Raistlin se levantó.
—No lo sé. Tampoco me importa. Tengo mis propios problemas y son mucho más graves que los vuestros. Lo que me lleva a mi última petición. Hay dos personas más destinadas a morir esta noche. Una de ellas es Iolanthe...
—¿Iolanthe? ¿La bruja de Ariakas? —se sorprendió Talent—. ¿Por qué iba a querer matarla?
—No es el emperador quien quiere matarla, sino la Dama Azul. La segunda persona es Snaggle, el dueño de la tienda de hechicería de la Ringlera de los Hechiceros. No querrá abandonar su tienda. Habrá que «convencerlo».
—En nombre del Abismo, ¿qué está pasando? —quiso saber Talent, horrorizado.
—No puedo contarte la conspiración de principio a fin. Lo que puedo decirte es que esta noche, la reina Takhisis tomará el control de la magia. Bajo sus órdenes, la Dama Azul va a mandar escuadrones de muerte para que acaben con todos los hechiceros que puedan. Tanto Snaggle como Iolanthe están en la lista.
Talent lo miraba, sumido en un silencio atónito.
—¿Por qué me lo cuentas a mí? ¿Por qué no se lo cuentas a Iolanthe? —preguntó al Fin.
—Porque no puedo confiar en ella —contestó Raistlin—. Ni siquiera ahora sé de qué lado está.
Talent sacudió la cabeza.
—Iolanthe supone una amenaza para ti y, de todos modos, quieres protegerla. Creía que más bien eras de los que se reirían mientras contemplabas cómo la devoraban las llamas. No te entiendo, Majere.
—Supongo que hay muchas cosas en el mundo que no entiendes —repuso Raistlin mordazmente—. Por desgracia, no tengo tiempo para explicártelas. Baste con decir que tengo una deuda con Iolanthe y Snaggle. Y yo siempre pago mis deudas.
Recogió el bastón coronado por la luz y se dispuso a marcharse.
—¡Oye! —exclamó Talent—. ¿Adónde vas?
—Me voy por el otro camino. Tu amigo Lute no se alegrará de verme de nuevo.
—Seguramente tengas razón. He oído algo sobre una puerta destrozada —dijo Talent, echando a andar detrás de Raistlin—. Pero vas a perderte. Tendré que enseñarte el camino.
—No te molestes. Lo recuerdo de la última vez que estuve aquí.

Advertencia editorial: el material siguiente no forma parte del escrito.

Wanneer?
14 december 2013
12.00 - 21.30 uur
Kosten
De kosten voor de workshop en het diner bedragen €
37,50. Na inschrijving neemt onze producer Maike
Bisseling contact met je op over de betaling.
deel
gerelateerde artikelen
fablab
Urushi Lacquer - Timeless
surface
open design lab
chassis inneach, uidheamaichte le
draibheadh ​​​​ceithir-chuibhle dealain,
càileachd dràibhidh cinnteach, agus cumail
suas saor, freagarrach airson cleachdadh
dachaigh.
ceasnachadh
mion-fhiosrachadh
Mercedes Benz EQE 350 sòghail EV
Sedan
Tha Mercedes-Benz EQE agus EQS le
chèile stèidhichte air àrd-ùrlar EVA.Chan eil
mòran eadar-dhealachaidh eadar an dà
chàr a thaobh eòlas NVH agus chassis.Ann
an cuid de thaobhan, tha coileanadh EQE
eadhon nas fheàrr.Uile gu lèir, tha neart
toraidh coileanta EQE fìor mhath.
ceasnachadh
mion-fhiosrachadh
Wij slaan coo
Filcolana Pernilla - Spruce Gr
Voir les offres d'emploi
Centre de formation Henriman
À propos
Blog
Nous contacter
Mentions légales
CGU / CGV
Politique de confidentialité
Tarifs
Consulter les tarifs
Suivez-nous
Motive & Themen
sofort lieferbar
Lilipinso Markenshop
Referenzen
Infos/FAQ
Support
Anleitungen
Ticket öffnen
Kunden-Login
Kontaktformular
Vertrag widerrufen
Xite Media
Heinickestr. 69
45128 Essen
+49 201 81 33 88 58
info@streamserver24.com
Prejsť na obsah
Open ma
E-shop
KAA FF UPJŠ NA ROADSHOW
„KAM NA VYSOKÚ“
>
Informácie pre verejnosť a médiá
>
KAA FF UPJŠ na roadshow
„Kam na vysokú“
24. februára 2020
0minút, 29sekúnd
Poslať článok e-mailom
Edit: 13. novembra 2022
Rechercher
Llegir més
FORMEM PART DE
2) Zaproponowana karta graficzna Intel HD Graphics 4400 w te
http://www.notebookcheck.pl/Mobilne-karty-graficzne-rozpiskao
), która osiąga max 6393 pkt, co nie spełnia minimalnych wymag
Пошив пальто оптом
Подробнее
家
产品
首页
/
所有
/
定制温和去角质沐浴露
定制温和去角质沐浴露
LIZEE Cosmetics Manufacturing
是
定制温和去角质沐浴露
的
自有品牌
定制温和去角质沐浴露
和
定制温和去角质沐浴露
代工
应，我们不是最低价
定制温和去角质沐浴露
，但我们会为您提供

—¿Lo recuerdas? Es imposible. Estabas... —Talent se detuvo. Miró fijamente al mago—. Sólo estabas fingiendo que estabas drogado. Pero ¿cómo supiste que la bebida contenía...?
—Tengo un sentido del olfato muy fino —contestó Raistlin.
Los dos caminaron juntos. Los únicos sonidos en el túnel eran el golpe apagado del bastón sobre el suelo, el susurro de la túnica negra y las pisadas de las botas de Talent. Talent andaba con la cabeza agachada, las manos a la espalda, inmerso en sus pensamientos. Raistlin miró alrededor con interés, fijándose en el sinfín de túneles que partían desde su posición. Dibujó mentalmente un plano de la ciudad e intentó calcular adonde llevaría cada uno de los pasillos.